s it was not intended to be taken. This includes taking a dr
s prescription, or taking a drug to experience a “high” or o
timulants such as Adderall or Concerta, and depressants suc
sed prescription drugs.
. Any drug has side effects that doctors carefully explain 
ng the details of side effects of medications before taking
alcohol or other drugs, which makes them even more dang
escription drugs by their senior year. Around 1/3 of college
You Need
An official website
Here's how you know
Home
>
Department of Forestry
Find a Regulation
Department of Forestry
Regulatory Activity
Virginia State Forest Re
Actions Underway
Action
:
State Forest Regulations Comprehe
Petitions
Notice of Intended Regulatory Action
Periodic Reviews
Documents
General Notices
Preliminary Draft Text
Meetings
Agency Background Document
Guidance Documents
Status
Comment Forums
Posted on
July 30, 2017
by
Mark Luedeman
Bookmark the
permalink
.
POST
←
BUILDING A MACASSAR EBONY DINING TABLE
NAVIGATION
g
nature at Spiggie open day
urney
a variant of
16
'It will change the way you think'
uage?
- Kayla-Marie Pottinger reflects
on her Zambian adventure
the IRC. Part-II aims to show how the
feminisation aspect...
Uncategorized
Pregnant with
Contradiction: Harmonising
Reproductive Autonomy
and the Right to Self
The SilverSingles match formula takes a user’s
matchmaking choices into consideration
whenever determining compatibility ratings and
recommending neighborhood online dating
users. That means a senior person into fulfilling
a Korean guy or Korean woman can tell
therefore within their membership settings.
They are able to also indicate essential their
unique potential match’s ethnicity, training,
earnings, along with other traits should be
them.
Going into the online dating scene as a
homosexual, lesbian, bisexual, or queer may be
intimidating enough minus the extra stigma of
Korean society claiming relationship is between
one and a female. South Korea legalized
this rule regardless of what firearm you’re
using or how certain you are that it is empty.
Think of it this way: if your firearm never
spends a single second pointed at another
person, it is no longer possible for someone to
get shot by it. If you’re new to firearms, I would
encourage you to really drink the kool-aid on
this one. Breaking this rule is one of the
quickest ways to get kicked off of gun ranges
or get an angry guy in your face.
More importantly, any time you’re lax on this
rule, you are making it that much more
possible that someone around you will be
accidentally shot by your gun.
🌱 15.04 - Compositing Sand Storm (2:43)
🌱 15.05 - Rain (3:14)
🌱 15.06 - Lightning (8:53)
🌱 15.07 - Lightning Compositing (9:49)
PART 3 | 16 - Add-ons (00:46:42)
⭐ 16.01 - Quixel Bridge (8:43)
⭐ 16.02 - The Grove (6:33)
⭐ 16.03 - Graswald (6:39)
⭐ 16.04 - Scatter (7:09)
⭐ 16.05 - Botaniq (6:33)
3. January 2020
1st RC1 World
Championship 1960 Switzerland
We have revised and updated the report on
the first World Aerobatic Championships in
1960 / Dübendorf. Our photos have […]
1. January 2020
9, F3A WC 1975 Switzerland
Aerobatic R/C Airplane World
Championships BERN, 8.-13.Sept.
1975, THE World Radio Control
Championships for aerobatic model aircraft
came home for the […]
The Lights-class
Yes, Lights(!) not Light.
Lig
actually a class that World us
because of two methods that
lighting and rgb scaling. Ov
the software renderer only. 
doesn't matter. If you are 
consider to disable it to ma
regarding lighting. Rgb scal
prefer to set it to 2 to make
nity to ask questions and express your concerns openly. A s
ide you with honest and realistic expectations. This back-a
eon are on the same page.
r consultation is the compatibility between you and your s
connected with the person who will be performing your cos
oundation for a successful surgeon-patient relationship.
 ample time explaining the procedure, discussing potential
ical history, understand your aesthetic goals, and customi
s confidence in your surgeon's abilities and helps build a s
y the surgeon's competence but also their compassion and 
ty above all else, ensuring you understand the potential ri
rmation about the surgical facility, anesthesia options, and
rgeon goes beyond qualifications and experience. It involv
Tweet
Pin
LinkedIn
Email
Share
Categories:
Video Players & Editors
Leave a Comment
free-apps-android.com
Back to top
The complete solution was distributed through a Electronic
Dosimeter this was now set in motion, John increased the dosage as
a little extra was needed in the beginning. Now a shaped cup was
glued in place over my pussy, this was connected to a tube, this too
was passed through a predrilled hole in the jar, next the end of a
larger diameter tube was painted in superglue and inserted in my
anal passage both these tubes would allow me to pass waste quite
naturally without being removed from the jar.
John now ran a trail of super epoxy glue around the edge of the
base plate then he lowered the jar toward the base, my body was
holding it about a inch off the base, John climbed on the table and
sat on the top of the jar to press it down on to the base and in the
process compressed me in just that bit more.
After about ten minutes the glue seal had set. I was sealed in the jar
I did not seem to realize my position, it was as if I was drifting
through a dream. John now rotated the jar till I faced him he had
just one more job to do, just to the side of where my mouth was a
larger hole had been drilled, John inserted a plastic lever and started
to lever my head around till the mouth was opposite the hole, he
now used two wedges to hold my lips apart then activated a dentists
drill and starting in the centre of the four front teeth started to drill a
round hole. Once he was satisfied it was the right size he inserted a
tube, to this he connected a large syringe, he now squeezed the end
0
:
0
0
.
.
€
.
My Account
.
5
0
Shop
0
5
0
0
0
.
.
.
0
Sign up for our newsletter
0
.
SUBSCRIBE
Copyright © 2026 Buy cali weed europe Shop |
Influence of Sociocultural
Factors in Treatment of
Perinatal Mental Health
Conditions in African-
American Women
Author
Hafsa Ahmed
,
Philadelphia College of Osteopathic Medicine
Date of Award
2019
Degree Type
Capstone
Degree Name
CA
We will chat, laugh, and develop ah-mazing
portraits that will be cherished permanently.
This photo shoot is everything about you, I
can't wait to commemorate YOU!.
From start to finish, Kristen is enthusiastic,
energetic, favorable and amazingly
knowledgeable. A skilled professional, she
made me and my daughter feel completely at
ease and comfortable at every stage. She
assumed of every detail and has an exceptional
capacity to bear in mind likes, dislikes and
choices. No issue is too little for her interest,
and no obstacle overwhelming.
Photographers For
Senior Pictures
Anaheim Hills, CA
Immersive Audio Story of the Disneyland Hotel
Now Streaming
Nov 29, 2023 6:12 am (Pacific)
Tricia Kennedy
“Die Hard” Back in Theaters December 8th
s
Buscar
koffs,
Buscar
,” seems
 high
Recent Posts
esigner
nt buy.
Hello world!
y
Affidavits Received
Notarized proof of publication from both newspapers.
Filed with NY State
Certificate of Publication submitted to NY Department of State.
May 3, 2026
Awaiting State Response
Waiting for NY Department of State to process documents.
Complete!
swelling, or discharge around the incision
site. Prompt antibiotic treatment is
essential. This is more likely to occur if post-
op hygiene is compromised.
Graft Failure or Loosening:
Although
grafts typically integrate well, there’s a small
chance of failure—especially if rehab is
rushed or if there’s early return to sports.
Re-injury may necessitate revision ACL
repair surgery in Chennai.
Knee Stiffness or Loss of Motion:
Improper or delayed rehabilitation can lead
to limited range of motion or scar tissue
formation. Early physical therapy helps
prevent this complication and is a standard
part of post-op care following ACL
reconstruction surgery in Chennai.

________

WHAT THIS TASK INVOLVES:
Go through the records and set every one down exactly.

SOLUTION FOR THIS TASK:
s it was not intended to be taken. This includes taking a dr
s prescription, or taking a drug to experience a “high” or o
timulants such as Adderall or Concerta, and depressants suc
sed prescription drugs.
. Any drug has side effects that doctors carefully explain 
ng the details of side effects of medications before taking
alcohol or other drugs, which makes them even more dang
escription drugs by their senior year. Around 1/3 of college
You Need
An official website
Here's how you know
Home
>
Department of Forestry
Find a Regulation
Department of Forestry
Regulatory Activity
Virginia State Forest Re
Actions Underway
Action
:
State Forest Regulations Comprehe
Petitions
Notice of Intended Regulatory Action
Periodic Reviews
Documents
General Notices
Preliminary Draft Text
Meetings
Agency Background Document
Guidance Documents
Status
Comment Forums
Posted on
July 30, 2017
by
Mark Luedeman
Bookmark the
permalink
.
POST
←
BUILDING A MACASSAR EBONY DINING TABLE
NAVIGATION
g
nature at Spiggie open day
urney
a variant of
16
'It will change the way you think'
uage?
- Kayla-Marie Pottinger reflects
on her Zambian adventure
the IRC. Part-II aims to show how the
feminisation aspect...
Uncategorized
Pregnant with
Contradiction: Harmonising
Reproductive Autonomy
and the Right to Self
The SilverSingles match formula takes a user’s
matchmaking choices into consideration
whenever determining compatibility ratings and
recommending neighborhood online dating
users. That means a senior person into fulfilling
a Korean guy or Korean woman can tell
therefore within their membership settings.
They are able to also indicate essential their
unique potential match’s ethnicity, training,
earnings, along with other traits should be
them.
Going into the online dating scene as a
homosexual, lesbian, bisexual, or queer may be
intimidating enough minus the extra stigma of
Korean society claiming relationship is between
one and a female. South Korea legalized
this rule regardless of what firearm you’re
using or how certain you are that it is empty.
Think of it this way: if your firearm never
spends a single second pointed at another
person, it is no longer possible for someone to
get shot by it. If you’re new to firearms, I would
encourage you to really drink the kool-aid on
this one. Breaking this rule is one of the
quickest ways to get kicked off of gun ranges
or get an angry guy in your face.
More importantly, any time you’re lax on this
rule, you are making it that much more
possible that someone around you will be
accidentally shot by your gun.
🌱 15.04 - Compositing Sand Storm (2:43)
🌱 15.05 - Rain (3:14)
🌱 15.06 - Lightning (8:53)
🌱 15.07 - Lightning Compositing (9:49)
PART 3 | 16 - Add-ons (00:46:42)
⭐ 16.01 - Quixel Bridge (8:43)
⭐ 16.02 - The Grove (6:33)
⭐ 16.03 - Graswald (6:39)
⭐ 16.04 - Scatter (7:09)
⭐ 16.05 - Botaniq (6:33)
3. January 2020
1st RC1 World
Championship 1960 Switzerland
We have revised and updated the report on
the first World Aerobatic Championships in
1960 / Dübendorf. Our photos have […]
1. January 2020
9, F3A WC 1975 Switzerland
Aerobatic R/C Airplane World
Championships BERN, 8.-13.Sept.
1975, THE World Radio Control
Championships for aerobatic model aircraft
came home for the […]
The Lights-class
Yes, Lights(!) not Light.
Lig
actually a class that World us
because of two methods that
lighting and rgb scaling. Ov
the software renderer only. 
doesn't matter. If you are 
consider to disable it to ma
regarding lighting. Rgb scal
prefer to set it to 2 to make
nity to ask questions and express your concerns openly. A s
ide you with honest and realistic expectations. This back-a
eon are on the same page.
r consultation is the compatibility between you and your s
connected with the person who will be performing your cos
oundation for a successful surgeon-patient relationship.
 ample time explaining the procedure, discussing potential
ical history, understand your aesthetic goals, and customi
s confidence in your surgeon's abilities and helps build a s
y the surgeon's competence but also their compassion and 
ty above all else, ensuring you understand the potential ri
rmation about the surgical facility, anesthesia options, and
rgeon goes beyond qualifications and experience. It involv
Tweet
Pin
LinkedIn
Email
Share
Categories:
Video Players & Editors
Leave a Comment
free-apps-android.com
Back to top
The complete solution was distributed through a Electronic
Dosimeter this was now set in motion, John increased the dosage as
a little extra was needed in the beginning. Now a shaped cup was
glued in place over my pussy, this was connected to a tube, this too
was passed through a predrilled hole in the jar, next the end of a
larger diameter tube was painted in superglue and inserted in my
anal passage both these tubes would allow me to pass waste quite
naturally without being removed from the jar.
John now ran a trail of super epoxy glue around the edge of the
base plate then he lowered the jar toward the base, my body was
holding it about a inch off the base, John climbed on the table and
sat on the top of the jar to press it down on to the base and in the
process compressed me in just that bit more.
After about ten minutes the glue seal had set. I was sealed in the jar
I did not seem to realize my position, it was as if I was drifting
through a dream. John now rotated the jar till I faced him he had
just one more job to do, just to the side of where my mouth was a
larger hole had been drilled, John inserted a plastic lever and started
to lever my head around till the mouth was opposite the hole, he
now used two wedges to hold my lips apart then activated a dentists
drill and starting in the centre of the four front teeth started to drill a
round hole. Once he was satisfied it was the right size he inserted a
tube, to this he connected a large syringe, he now squeezed the end
0
:
0
0
.
.
€
.
My Account
.
5
0
Shop
0
5
0
0
0
.
.
.
0
Sign up for our newsletter
0
.
SUBSCRIBE
Copyright © 2026 Buy cali weed europe Shop |
Influence of Sociocultural
Factors in Treatment of
Perinatal Mental Health
Conditions in African-
American Women
Author
Hafsa Ahmed
,
Philadelphia College of Osteopathic Medicine
Date of Award
2019
Degree Type
Capstone
Degree Name
CA
We will chat, laugh, and develop ah-mazing
portraits that will be cherished permanently.
This photo shoot is everything about you, I
can't wait to commemorate YOU!.
From start to finish, Kristen is enthusiastic,
energetic, favorable and amazingly
knowledgeable. A skilled professional, she
made me and my daughter feel completely at
ease and comfortable at every stage. She
assumed of every detail and has an exceptional
capacity to bear in mind likes, dislikes and
choices. No issue is too little for her interest,
and no obstacle overwhelming.
Photographers For
Senior Pictures
Anaheim Hills, CA
Immersive Audio Story of the Disneyland Hotel
Now Streaming
Nov 29, 2023 6:12 am (Pacific)
Tricia Kennedy
“Die Hard” Back in Theaters December 8th
s
Buscar
koffs,
Buscar
,” seems
 high
Recent Posts
esigner
nt buy.
Hello world!
y
Affidavits Received
Notarized proof of publication from both newspapers.
Filed with NY State
Certificate of Publication submitted to NY Department of State.
May 3, 2026
Awaiting State Response
Waiting for NY Department of State to process documents.
Complete!
swelling, or discharge around the incision
site. Prompt antibiotic treatment is
essential. This is more likely to occur if post-
op hygiene is compromised.
Graft Failure or Loosening:
Although
grafts typically integrate well, there’s a small
chance of failure—especially if rehab is
rushed or if there’s early return to sports.
Re-injury may necessitate revision ACL
repair surgery in Chennai.
Knee Stiffness or Loss of Motion:
Improper or delayed rehabilitation can lead
to limited range of motion or scar tissue
formation. Early physical therapy helps
prevent this complication and is a standard
part of post-op care following ACL
reconstruction surgery in Chennai.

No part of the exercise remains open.